Résumé de la décision
M. A B a introduit une requête devant le tribunal administratif le 7 juin 2023, demandant l'annulation d'une décision de rejet résultant du silence du ministre de l'intérieur sur son recours gracieux, ainsi que l'annulation de décisions de retrait de points de permis de conduire pour des infractions commises en septembre et octobre 2021. Il a également demandé la restitution des points retirés et la condamnation de l'État à lui verser 3 000 euros au titre des frais de justice. Le ministre a contesté la requête par un mémoire en défense. Cependant, le 10 octobre 2023, M. B a décidé de se désister de sa requête. Le tribunal a pris acte de ce désistement, considérant qu'il était pur et simple.
Arguments pertinents
1. Droit au désistement : Le tribunal a reconnu le droit de M. B à se désister de sa requête, conformément à l'article R. 222-1 du code de justice administrative, qui stipule que les présidents de formation de jugement peuvent donner acte des désistements. Ce droit est fondamental dans le cadre des procédures administratives, permettant aux requérants de renoncer à leurs demandes sans condition.

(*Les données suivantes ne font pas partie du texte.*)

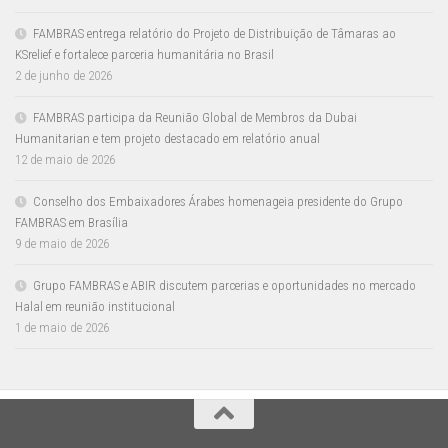
FAMBRAS entrega relatório do Projeto de Distribuição de Tâmaras ao
KSrelief e fortalece parceria humanitária no Brasil
2 de junho de 2026
FAMBRAS participa da Reunião Global de Membros da Dubai
Humanitarian e tem projeto destacado em relatório anual
12 de maio de 2026
Conselho dos Embaixadores Árabes homenageia presidente do Grupo
FAMBRAS em Brasília
9 de maio de 2026
Grupo FAMBRAS e ABIR discutem parcerias e oportunidades no mercado
Halal em reunião institucional
1 de maio de 2026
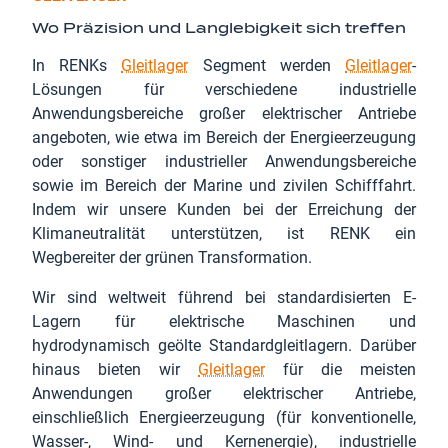
Wo Präzision und Langlebigkeit sich treffen
In RENKs
Gleitlager
Segment werden
Gleitlager
-
Lösungen für verschiedene industrielle
Anwendungsbereiche großer elektrischer Antriebe
angeboten, wie etwa im Bereich der Energieerzeugung
oder sonstiger industrieller Anwendungsbereiche
sowie im Bereich der Marine und zivilen Schifffahrt.
Indem wir unsere Kunden bei der Erreichung der
Klimaneutralität unterstützen, ist RENK ein
Wegbereiter der grünen Transformation.
Wir sind weltweit führend bei standardisierten E-
Lagern für elektrische Maschinen und
hydrodynamisch geölte Standardgleitlagern. Darüber
hinaus bieten wir
Gleitlager
für die meisten
Anwendungen großer elektrischer Antriebe,
einschließlich Energieerzeugung (für konventionelle,
Wasser-, Wind- und Kernenergie), industrielle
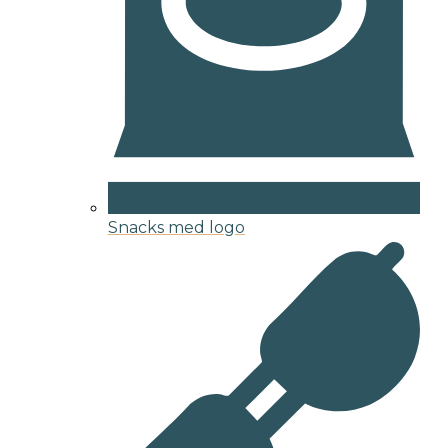
Snacks med logo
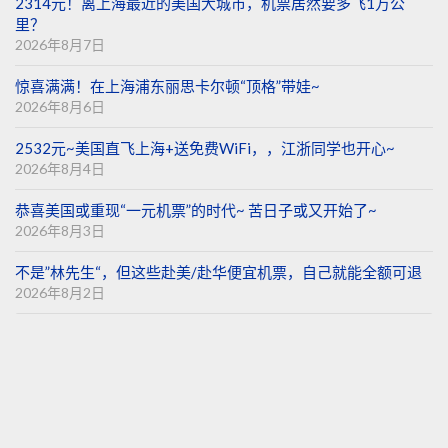
2314元！离上海最近的美国大城市，机票居然要多飞1万公
里？
2026年8月7日
惊喜满满！在上海浦东丽思卡尔顿“顶格”带娃~
2026年8月6日
2532元~美国直飞上海+送免费WiFi，，江浙同学也开心~
2026年8月4日
恭喜美国或重现“一元机票”的时代~ 苦日子或又开始了~
2026年8月3日
不是”林先生“，但这些赴美/赴华便宜机票，自己就能全额可退
2026年8月2日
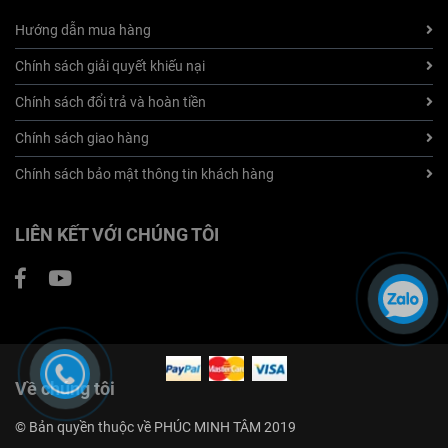
Hướng dẫn mua hàng
Chính sách giải quyết khiếu nại
Chính sách đổi trả và hoàn tiền
Chính sách giao hàng
Chính sách bảo mật thông tin khách hàng
LIÊN KẾT VỚI CHÚNG TÔI
Về chúng tôi
© Bản quyền thuộc về PHÚC MINH TÂM 2019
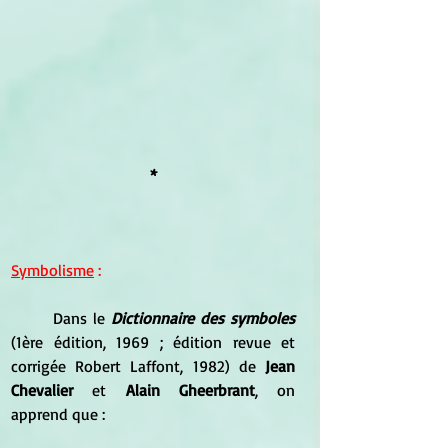
*
Symbolisme
 :
	Dans le 
Dictionnaire des symboles
(1ère édition, 1969 ; édition revue et 
corrigée Robert Laffont, 1982) de 
Jean 
Chevalier 
et 
Alain Gheerbrant
, on  
apprend que :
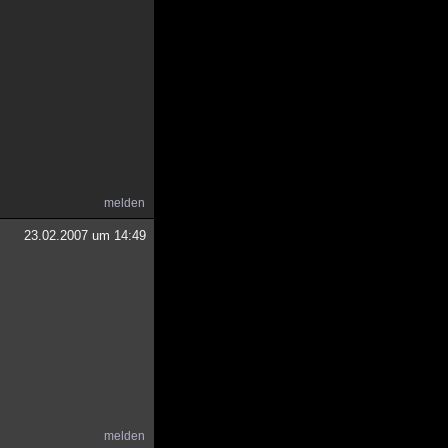
melden
23.02.2007 um 14:49
melden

2. Nature du désistement : Le tribunal a noté que le désistement de M. B était "pur et simple", ce qui signifie qu'il n'était soumis à aucune condition ou réserve. Cela a permis au tribunal de conclure qu'il n'y avait pas d'obstacle à l'acceptation de ce désistement.
Interprétations et citations légales
- Code de justice administrative - Article R. 222-1 : Cet article précise que "les présidents de formation de jugement des tribunaux peuvent, par ordonnance : 1° Donner acte des désistements". Cette disposition légale confère au président du tribunal le pouvoir d'accepter les désistements, ce qui est une garantie de la liberté des parties à mettre fin à une procédure.
- Désistement pur et simple : La notion de désistement "pur et simple" est essentielle dans le droit administratif, car elle permet de clore une procédure sans que cela n'implique de conséquences pour le fond de l'affaire. Cela signifie que M. B a choisi de ne pas poursuivre ses demandes, ce qui est un droit reconnu par le code.
En conclusion, la décision du tribunal de donner acte du désistement de M. B repose sur des principes clairs du droit administratif, garantissant la liberté des parties dans la gestion de leurs recours.